---------- INPUT DATA

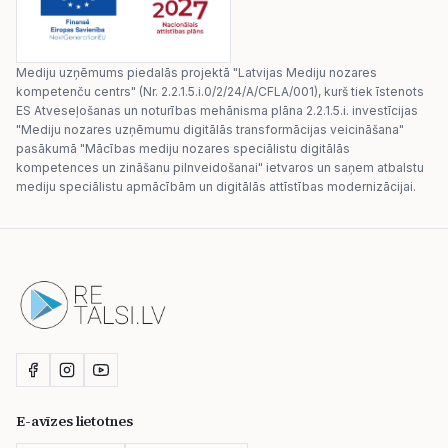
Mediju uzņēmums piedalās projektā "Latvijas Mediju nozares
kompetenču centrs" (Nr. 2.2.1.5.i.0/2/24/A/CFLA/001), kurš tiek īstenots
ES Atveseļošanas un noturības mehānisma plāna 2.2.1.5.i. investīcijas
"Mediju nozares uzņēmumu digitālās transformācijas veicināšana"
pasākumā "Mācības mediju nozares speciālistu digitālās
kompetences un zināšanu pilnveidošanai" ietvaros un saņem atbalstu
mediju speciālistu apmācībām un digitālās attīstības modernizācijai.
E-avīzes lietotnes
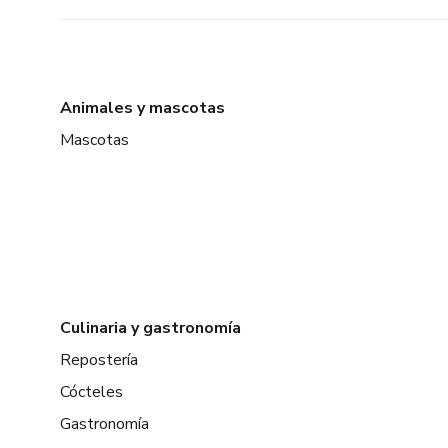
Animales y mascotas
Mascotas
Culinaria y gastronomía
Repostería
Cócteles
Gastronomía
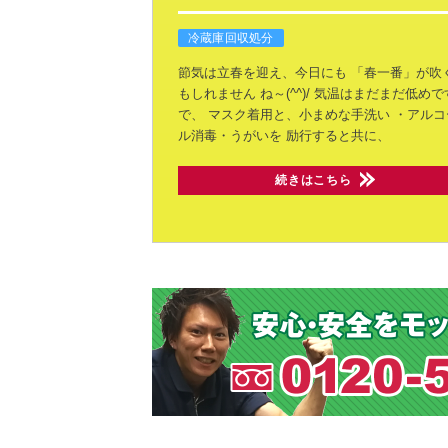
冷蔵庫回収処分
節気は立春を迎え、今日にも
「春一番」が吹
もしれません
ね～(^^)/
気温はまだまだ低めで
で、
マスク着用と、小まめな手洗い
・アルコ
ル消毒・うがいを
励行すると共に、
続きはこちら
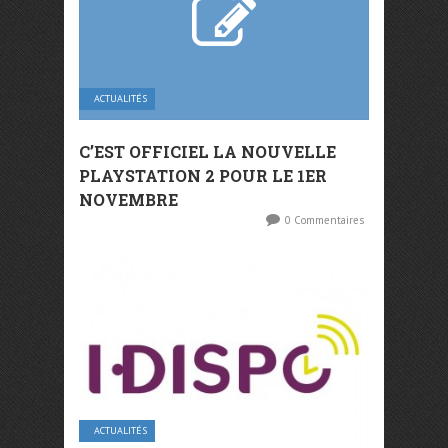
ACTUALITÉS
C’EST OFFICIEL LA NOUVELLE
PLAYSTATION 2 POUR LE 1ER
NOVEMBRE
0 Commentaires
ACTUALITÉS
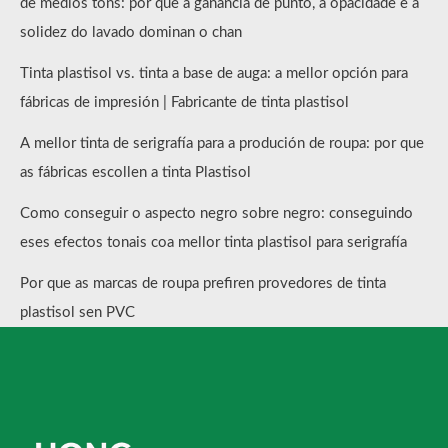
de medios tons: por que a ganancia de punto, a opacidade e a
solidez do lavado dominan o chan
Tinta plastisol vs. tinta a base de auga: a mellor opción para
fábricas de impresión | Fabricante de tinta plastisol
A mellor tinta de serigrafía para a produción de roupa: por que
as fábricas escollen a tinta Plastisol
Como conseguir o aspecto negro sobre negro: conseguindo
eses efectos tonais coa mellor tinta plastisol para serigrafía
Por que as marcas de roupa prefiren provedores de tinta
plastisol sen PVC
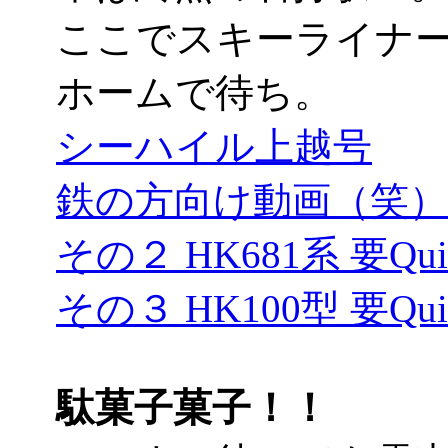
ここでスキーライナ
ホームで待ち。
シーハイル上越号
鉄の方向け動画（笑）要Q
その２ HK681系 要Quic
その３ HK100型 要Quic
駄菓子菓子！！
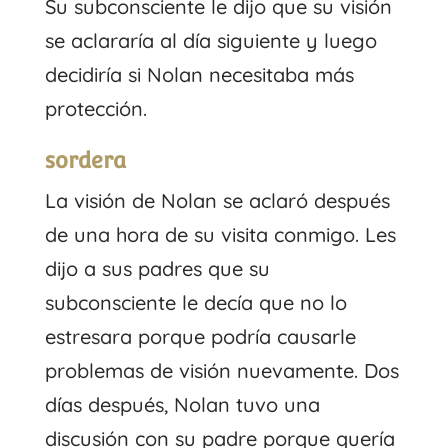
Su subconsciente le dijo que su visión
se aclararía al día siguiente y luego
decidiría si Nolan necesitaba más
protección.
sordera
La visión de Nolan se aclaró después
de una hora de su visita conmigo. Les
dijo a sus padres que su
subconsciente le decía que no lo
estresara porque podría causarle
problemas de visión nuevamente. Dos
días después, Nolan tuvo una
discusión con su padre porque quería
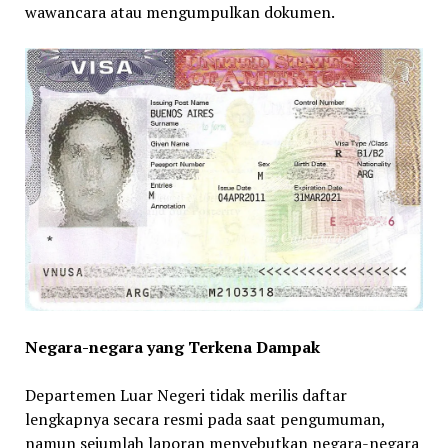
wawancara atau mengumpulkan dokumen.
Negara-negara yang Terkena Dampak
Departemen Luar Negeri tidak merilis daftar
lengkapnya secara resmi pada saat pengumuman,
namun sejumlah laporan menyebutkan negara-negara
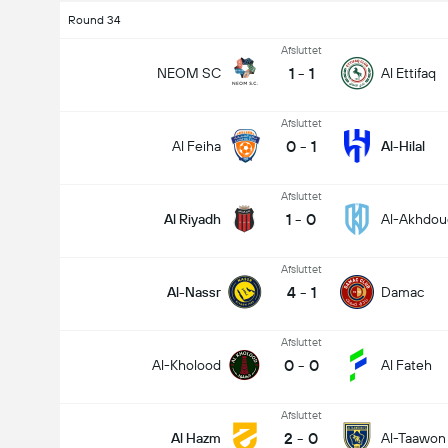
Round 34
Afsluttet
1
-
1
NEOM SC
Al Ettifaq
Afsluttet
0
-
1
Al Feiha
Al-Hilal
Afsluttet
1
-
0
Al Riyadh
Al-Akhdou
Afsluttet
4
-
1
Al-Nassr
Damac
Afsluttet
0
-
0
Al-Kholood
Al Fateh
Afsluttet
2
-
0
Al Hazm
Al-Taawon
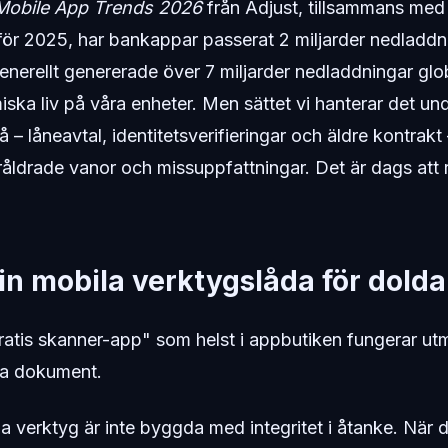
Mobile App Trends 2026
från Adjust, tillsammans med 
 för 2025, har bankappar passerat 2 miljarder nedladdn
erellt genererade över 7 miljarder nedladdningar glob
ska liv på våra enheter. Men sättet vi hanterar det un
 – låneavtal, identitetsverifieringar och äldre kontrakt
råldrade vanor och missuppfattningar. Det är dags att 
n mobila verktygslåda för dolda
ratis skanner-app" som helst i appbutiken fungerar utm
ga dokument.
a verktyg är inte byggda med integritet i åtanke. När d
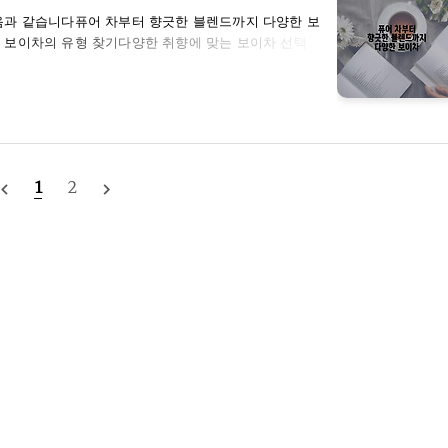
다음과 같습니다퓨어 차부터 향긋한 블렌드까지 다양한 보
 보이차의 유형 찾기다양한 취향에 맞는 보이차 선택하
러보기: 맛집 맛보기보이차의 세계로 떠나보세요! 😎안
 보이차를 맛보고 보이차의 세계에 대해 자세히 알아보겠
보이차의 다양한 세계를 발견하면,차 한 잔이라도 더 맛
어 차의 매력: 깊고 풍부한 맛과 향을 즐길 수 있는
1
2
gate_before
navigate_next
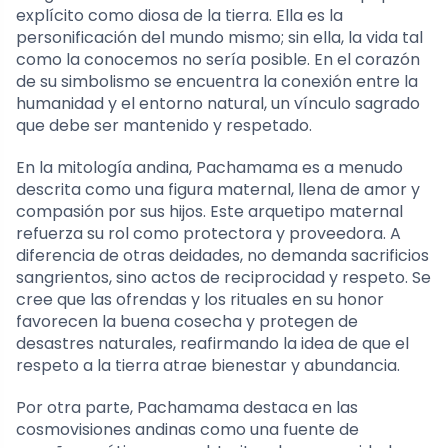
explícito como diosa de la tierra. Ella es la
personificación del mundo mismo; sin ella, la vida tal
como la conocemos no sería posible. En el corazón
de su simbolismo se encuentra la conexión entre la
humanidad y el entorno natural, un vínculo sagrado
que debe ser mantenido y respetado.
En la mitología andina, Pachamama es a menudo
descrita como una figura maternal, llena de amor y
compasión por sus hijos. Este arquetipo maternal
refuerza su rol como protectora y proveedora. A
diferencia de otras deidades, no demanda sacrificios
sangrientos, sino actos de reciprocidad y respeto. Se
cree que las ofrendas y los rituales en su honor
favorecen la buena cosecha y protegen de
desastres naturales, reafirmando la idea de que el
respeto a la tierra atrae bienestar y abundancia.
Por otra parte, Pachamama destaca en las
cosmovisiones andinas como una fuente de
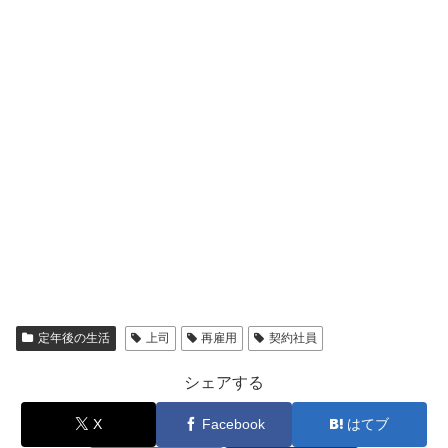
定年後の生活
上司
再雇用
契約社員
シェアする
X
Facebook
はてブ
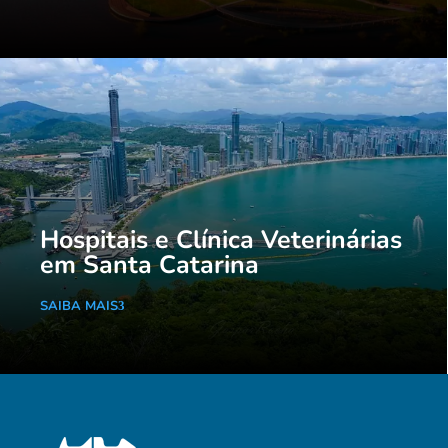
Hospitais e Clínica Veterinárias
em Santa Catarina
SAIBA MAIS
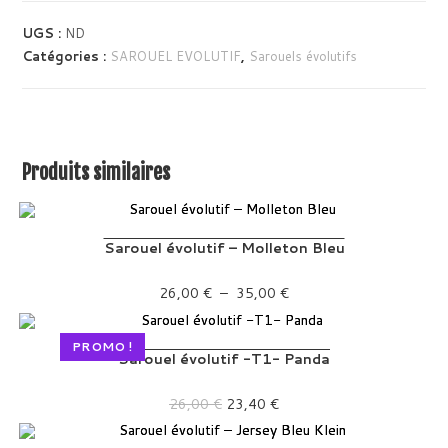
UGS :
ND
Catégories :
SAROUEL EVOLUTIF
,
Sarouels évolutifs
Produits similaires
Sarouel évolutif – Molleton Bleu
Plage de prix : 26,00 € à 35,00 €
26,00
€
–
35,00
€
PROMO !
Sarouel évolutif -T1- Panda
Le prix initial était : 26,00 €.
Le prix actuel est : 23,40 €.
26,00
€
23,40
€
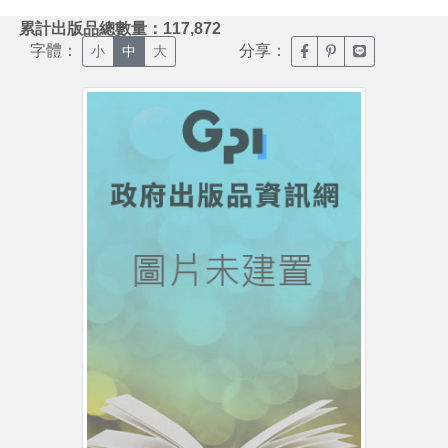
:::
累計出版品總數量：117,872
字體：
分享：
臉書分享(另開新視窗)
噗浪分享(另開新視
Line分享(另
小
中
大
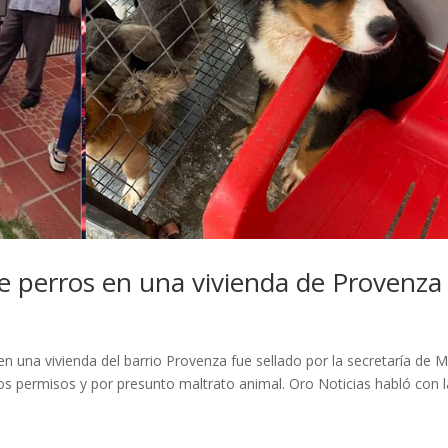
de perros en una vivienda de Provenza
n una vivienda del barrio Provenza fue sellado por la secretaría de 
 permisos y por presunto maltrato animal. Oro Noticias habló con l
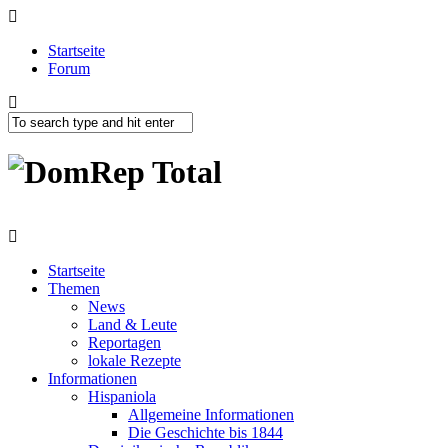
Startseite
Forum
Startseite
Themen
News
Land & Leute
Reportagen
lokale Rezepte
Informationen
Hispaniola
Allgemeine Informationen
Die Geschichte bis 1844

--------------------

AIM OF THE EXERCISE: Take the entries above and copy exactly the lines starting at the one with "Negara-negara yang Terkena Dampak" and ending at the one with "explícito como diosa de la tierra. Ella es la"; nothing outside that span, and no pictures.

RESPONSE AREA:
Negara-negara yang Terkena Dampak
Departemen Luar Negeri tidak merilis daftar
lengkapnya secara resmi pada saat pengumuman,
namun sejumlah laporan menyebutkan negara-negara
Round 34
Afsluttet
1
-
1
NEOM SC
Al Ettifaq
Afsluttet
0
-
1
Al Feiha
Al-Hilal
Afsluttet
1
-
0
Al Riyadh
Al-Akhdou
Afsluttet
4
-
1
Al-Nassr
Damac
Afsluttet
0
-
0
Al-Kholood
Al Fateh
Afsluttet
2
-
0
Al Hazm
Al-Taawon
Mobile App Trends 2026
från Adjust, tillsammans med 
 för 2025, har bankappar passerat 2 miljarder nedladdn
erellt genererade över 7 miljarder nedladdningar glob
ska liv på våra enheter. Men sättet vi hanterar det un
 – låneavtal, identitetsverifieringar och äldre kontrakt
råldrade vanor och missuppfattningar. Det är dags att 
n mobila verktygslåda för dolda
ratis skanner-app" som helst i appbutiken fungerar utm
ga dokument.
a verktyg är inte byggda med integritet i åtanke. När d
다음과 같습니다퓨어 차부터 향긋한 블렌드까지 다양한 보
 보이차의 유형 찾기다양한 취향에 맞는 보이차 선택하
러보기: 맛집 맛보기보이차의 세계로 떠나보세요! 😎안
 보이차를 맛보고 보이차의 세계에 대해 자세히 알아보겠
보이차의 다양한 세계를 발견하면,차 한 잔이라도 더 맛
어 차의 매력: 깊고 풍부한 맛과 향을 즐길 수 있는
1
2
gate_before
navigate_next
explícito como diosa de la tierra. Ella es la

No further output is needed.